Entity-Based Data Split

Data is split at the entity level (catalog, product, user) into separate tables for both embeddings and aggregator data:

Embedding Tables (per entity):

CREATE TABLE catalog_embeddings (
model_name text,
version int,
id text,
embedding frozen<list<decimal>>,
search_embedding frozen<list<decimal>>,
to_be_indexed_variant_1 boolean,
to_be_indexed_variant_2 boolean,
PRIMARY KEY ((model_name, version), id)
);

Aggregator Tables (per entity):

CREATE TABLE catalog_aggregator (
id text,
is_live_ad text,
out_of_stock text,
PRIMARY KEY (id)
);

Each entity is mapped via a store configuration:

{
"db_conf_id": "1",
"embeddings_table": "catalog_embeddings",
"aggregator_table": "catalog_aggregator"
}

Serving Flow

The serving path is optimized for low latency with multiple caching layers:

  1. Request arrives at skye-serving via gRPC
  2. ConfigRepo resolves the model configuration, variant filters, and vector DB connection
  3. In-memory cache is checked first to reduce load on distributed cache
  4. Distributed cache (Redis) is checked next for cached similarity results
  5. Vector DB query executes if cache misses, using search_indexed_only flag for optimal searches within indexed space
  6. Aggregator data is fetched from ScyllaDB to apply variant-level filters
  7. Response returns ranked similar candidates with scores

Configuration Bootstrap

On startup, ConfigRepo creates:

  • A map of each model with its configurations (embedding table, vector DB channel)
  • A map of each entity to its aggregator table
{
"intent_model": {
"db_conf_id": "1",
"index_embedding_table": "catalog_embeddings",
"vector_db_grpc_channel": "<grpc_channel_info>"
}
}

Admin Flows

Skye uses an event-driven approach for model lifecycle management:

  • All admin operations are processed through Kafka consumers asynchronously
  • A SQL database behind the admin stores all model states
  • Pod termination does not affect in-progress operations (events are re-consumed on failure)
  • Databricks jobs are triggered and monitored via the admin API

API Contracts

Register Model

POST /register-model
{
"entity": "catalog",
"ingestion_column_mapping": "{\"id_column\":\"id\",\"embedding_column\":\"features\",\"to_be_indexed_column\":\"to_be_indexed\"}",
"embedding_store_enabled": true,
"embedding_store_ttl": 604800,
"mq_id": 804,
"model_config": "{\"distance_function\":\"DOT\",\"vector_dimension\":32}",
"store_id": 1,
"training_data_path": "gcs_path"
}

Register Variant

POST /register-variant
{
"entity": "catalog",
"model_name": "intent_model",
"vss_filter": "{...filter criteria...}",
"vectordb_type": "QDRANT",
"vectordb_config": "{...connection config...}",
"job_frequency": "FREQ_1D"
}

Reset Model

POST /reset-model
{
"entity": "catalog",
"model_name": "intent_model",
"frequency": "FREQ_1D"
}

Response includes variant version mappings, MQ ID, and training data path for the Databricks job.

Trigger Model Machine

POST /trigger-model-machine
{
"entity": "catalog",
"model_name": "intent_model",
"variant": "organic"
}

Promote Model / Variant to Scale-Up Cluster

POST /promote-model
POST /promote-variant

Used to transition successful experiments from experiment clusters to production clusters.


Consumer Flows

Skye Real-Time Consumer Flow

Reset/Delta Ingestion

Embedding ingestion occurs once per model and executes in parallel for each variant.
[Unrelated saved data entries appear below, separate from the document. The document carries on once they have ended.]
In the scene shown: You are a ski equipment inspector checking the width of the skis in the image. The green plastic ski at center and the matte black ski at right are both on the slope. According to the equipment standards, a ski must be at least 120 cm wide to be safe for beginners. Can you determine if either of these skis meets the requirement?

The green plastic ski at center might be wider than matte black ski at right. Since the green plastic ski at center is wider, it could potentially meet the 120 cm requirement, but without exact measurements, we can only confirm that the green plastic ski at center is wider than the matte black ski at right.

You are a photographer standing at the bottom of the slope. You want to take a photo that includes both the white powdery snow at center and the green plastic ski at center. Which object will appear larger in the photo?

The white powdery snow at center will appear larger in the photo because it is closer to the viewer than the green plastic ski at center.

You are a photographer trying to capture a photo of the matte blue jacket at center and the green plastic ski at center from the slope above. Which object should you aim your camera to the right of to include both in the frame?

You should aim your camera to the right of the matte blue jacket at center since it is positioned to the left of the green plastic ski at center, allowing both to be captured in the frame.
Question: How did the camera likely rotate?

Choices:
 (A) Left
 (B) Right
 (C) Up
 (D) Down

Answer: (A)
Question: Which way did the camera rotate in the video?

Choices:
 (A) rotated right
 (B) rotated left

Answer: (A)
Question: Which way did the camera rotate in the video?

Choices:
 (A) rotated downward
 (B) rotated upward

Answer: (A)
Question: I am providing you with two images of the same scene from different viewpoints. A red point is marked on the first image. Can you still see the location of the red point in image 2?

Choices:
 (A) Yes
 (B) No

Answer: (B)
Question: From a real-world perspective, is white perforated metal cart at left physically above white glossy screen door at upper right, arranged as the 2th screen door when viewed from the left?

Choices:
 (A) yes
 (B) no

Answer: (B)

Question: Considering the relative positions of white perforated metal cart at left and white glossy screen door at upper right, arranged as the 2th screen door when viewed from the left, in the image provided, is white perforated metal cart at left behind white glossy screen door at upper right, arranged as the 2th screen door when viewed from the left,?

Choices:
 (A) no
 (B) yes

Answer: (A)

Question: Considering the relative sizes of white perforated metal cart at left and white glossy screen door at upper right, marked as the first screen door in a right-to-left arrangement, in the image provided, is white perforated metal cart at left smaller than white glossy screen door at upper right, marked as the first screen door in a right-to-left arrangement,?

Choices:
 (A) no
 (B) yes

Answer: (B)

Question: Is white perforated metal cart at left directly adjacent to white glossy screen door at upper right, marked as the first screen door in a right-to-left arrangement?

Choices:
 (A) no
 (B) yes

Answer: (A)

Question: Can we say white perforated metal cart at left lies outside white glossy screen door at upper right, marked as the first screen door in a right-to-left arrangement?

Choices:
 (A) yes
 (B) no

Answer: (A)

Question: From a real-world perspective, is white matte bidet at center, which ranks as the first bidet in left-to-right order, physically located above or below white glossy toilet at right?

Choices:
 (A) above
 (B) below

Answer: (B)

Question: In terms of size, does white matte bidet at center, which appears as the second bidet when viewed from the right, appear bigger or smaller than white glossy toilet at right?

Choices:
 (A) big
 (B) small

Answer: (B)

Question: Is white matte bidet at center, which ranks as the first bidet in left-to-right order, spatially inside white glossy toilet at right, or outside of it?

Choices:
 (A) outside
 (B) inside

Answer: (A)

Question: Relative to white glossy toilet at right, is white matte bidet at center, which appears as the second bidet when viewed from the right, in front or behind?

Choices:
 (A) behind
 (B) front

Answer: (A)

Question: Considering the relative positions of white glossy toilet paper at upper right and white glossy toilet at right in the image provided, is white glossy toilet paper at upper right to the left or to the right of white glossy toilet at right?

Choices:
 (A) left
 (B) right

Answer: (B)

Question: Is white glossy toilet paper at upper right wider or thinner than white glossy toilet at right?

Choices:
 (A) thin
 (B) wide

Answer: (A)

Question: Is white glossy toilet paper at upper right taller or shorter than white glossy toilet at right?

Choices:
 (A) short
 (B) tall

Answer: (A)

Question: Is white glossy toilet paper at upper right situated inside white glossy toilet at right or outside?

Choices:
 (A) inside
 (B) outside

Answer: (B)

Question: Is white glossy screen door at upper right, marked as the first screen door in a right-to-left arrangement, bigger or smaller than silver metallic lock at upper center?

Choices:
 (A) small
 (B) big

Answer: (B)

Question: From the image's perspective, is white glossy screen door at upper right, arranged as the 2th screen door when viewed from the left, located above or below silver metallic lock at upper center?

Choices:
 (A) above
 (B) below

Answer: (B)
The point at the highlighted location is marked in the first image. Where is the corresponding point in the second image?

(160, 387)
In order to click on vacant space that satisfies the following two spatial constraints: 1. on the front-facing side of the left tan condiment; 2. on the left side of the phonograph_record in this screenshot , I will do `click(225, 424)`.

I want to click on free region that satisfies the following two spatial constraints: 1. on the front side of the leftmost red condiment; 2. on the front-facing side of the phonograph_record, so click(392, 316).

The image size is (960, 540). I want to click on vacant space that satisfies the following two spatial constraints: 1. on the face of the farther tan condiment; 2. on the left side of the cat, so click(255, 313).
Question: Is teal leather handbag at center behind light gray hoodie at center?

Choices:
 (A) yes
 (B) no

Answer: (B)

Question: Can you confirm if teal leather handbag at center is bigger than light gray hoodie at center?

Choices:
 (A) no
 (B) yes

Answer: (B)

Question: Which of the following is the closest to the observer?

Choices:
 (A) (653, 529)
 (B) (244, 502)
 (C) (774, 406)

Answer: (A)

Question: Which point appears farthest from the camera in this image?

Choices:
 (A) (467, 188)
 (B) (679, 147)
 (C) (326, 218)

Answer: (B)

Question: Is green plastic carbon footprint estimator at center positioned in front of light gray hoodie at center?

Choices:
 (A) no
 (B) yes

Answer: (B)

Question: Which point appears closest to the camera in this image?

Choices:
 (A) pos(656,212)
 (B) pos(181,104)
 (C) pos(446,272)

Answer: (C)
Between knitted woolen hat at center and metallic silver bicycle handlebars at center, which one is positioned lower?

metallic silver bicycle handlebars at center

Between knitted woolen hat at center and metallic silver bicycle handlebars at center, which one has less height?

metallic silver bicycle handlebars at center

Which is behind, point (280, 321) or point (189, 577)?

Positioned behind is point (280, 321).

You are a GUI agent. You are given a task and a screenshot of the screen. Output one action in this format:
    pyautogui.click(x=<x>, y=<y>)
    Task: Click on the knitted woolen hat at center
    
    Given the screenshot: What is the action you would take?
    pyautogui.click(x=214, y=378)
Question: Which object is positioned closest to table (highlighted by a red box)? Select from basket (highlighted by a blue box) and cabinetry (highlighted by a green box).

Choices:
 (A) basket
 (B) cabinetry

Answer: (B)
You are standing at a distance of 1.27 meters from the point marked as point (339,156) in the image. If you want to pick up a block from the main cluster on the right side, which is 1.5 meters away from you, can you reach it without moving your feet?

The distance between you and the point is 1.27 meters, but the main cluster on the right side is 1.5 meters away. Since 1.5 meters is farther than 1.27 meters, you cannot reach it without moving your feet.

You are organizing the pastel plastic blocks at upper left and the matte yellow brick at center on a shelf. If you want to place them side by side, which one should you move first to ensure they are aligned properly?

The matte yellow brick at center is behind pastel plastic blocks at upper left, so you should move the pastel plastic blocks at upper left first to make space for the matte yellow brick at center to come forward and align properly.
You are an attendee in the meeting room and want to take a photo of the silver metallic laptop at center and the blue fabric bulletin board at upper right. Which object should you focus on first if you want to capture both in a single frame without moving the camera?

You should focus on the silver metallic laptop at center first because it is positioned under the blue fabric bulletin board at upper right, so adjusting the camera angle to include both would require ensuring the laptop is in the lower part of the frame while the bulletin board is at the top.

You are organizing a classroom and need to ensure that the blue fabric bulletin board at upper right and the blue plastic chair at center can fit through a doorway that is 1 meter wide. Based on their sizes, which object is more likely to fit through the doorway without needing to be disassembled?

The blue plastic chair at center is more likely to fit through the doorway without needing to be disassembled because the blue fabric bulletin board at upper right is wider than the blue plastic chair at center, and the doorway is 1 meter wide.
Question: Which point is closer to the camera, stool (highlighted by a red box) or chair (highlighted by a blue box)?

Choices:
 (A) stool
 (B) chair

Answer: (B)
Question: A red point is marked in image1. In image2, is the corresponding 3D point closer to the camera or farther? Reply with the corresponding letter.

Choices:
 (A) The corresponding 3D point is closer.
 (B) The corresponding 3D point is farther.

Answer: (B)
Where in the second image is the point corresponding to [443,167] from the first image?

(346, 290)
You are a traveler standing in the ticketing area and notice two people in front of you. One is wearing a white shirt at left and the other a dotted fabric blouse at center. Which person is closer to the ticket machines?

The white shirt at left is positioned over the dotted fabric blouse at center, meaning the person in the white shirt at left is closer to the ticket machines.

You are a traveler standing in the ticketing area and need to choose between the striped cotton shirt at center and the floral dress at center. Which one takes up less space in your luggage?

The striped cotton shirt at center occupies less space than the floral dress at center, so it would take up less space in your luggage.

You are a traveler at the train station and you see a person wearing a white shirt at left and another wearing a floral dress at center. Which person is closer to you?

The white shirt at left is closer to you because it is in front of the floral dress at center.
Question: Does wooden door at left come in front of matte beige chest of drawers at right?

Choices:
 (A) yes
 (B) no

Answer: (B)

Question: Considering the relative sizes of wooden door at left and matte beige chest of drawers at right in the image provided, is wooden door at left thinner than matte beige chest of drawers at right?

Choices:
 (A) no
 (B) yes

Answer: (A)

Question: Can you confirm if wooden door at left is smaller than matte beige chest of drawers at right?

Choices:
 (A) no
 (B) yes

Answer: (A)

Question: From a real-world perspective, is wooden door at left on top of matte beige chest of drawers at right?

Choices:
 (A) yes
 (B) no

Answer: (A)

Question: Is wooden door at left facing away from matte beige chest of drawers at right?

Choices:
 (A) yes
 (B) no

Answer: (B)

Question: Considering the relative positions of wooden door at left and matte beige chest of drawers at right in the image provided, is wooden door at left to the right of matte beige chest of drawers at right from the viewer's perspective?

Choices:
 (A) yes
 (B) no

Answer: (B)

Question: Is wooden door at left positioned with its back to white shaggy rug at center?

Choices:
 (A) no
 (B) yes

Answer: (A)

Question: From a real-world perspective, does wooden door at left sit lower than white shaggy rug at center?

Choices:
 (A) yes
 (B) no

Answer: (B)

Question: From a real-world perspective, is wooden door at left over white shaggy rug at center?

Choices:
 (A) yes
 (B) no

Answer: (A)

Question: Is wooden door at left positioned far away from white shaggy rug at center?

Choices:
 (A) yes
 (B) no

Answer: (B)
The Kafka event contract supports:

  • Multiple variants per event: A single embedding event specifies which variants should index the data
  • Separate search and index embeddings: Models can have different embeddings for search space vs index space
  • EOF handling: EOF is sent to all partitions to ensure all data is consumed before completion
{
"entity": "catalog",
"model_name": "intent_model",
"candidate_id": "48869419",
"version": "1",
"index_space": {
"variants_version_map": "{'organic':1,'ad':2}",
"embedding": [0.036, -0.048, ...],
"variants_index_map": "{'organic':true,'ad':false}",
"operation": "A",
"payload": "{'sscat_id':700}"
},
"search_space": {
"embedding": [0.036, -0.048, ...]
}
}

Real-Time Consumers

A generic Kafka schema is used for all real-time consumers, simplifying new integrations:

{
"timestamp": 1719308350,
"entity_label": "catalog",
"data": [
{
"id": "125138466",
"label": "is_live_ad",
"value": "true"
}
]
}

Retry Topic

Failed ingestion events are published to a retry topic for reprocessing, ensuring no data loss:

{
"timestamp": 1719308350,
"entity_label": "catalog",
"model_name": "intent_model",
"variant": "organic",
"data": [
{
"id": "125138466",
"label": "is_live_ad",
"value": "true"
}
]
}

Key Design Decisions

Pluggable Vector Database Support

Skye introduces a generic vector_db_type configuration and converts vendor-specific configs to a generic vector_config, enabling support for multiple vector database backends beyond Qdrant.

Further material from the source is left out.